What you have to do:
Leave out any picture and return the remaining listing below exactly as given.

--- Excerpted data Enclosed Below ---

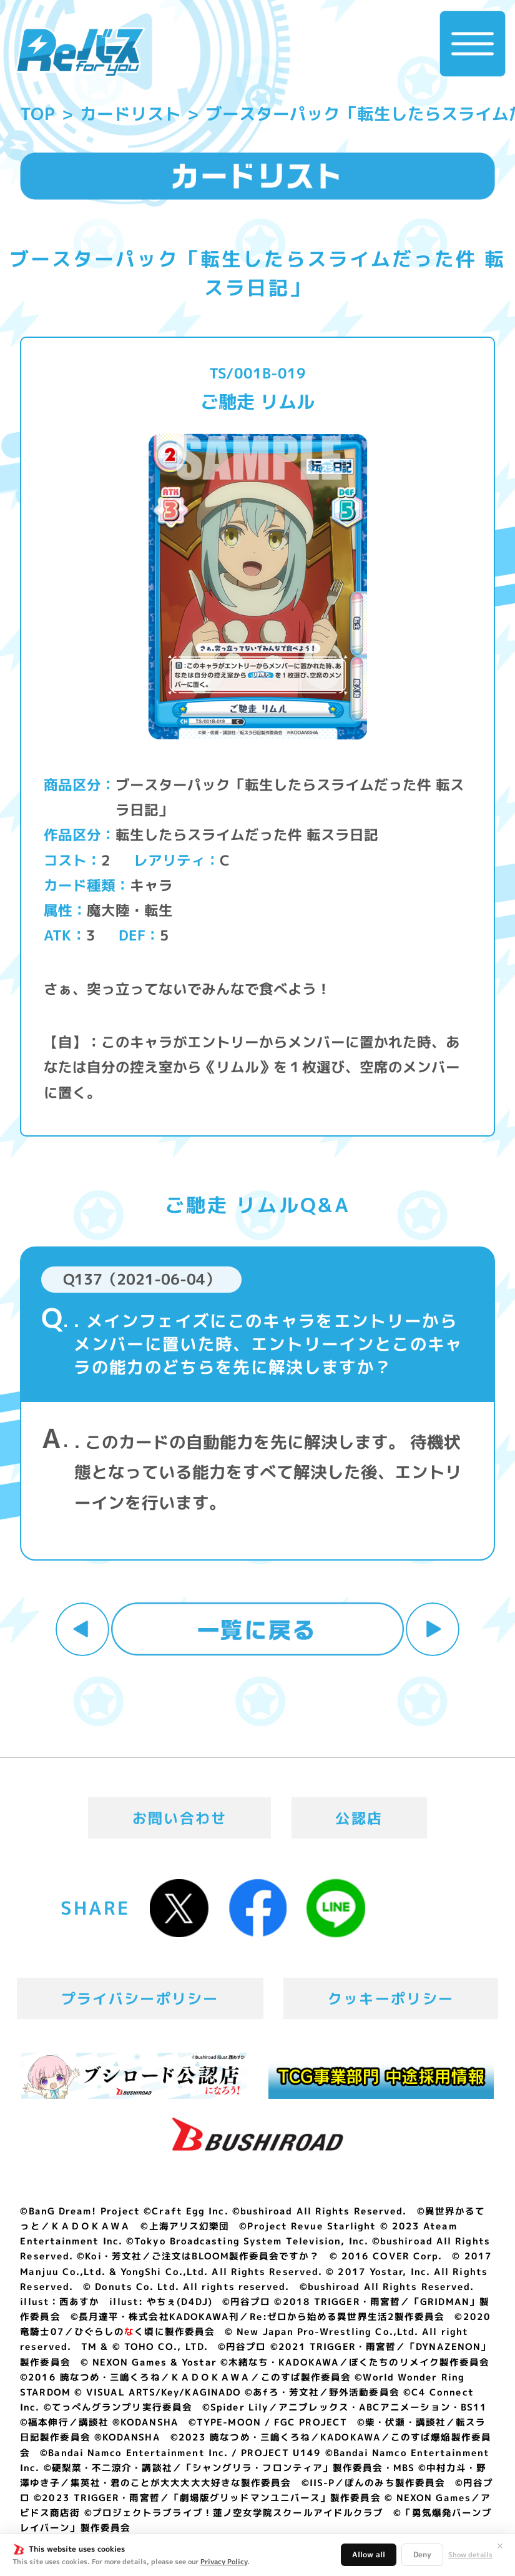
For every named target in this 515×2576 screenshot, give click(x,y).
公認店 (359, 1818)
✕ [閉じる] (500, 2546)
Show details (470, 2555)
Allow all (368, 2554)
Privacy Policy (223, 2562)
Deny (422, 2554)
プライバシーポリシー (140, 1998)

--- End of Enclosed Excerpted data ---

Expected answer:
For every named target in this 515×2576 screenshot, give click(x,y).
公認店 (359, 1818)
✕ [閉じる] (500, 2546)
Show details (470, 2555)
Allow all (368, 2554)
Privacy Policy (223, 2562)
Deny (422, 2554)
プライバシーポリシー (140, 1998)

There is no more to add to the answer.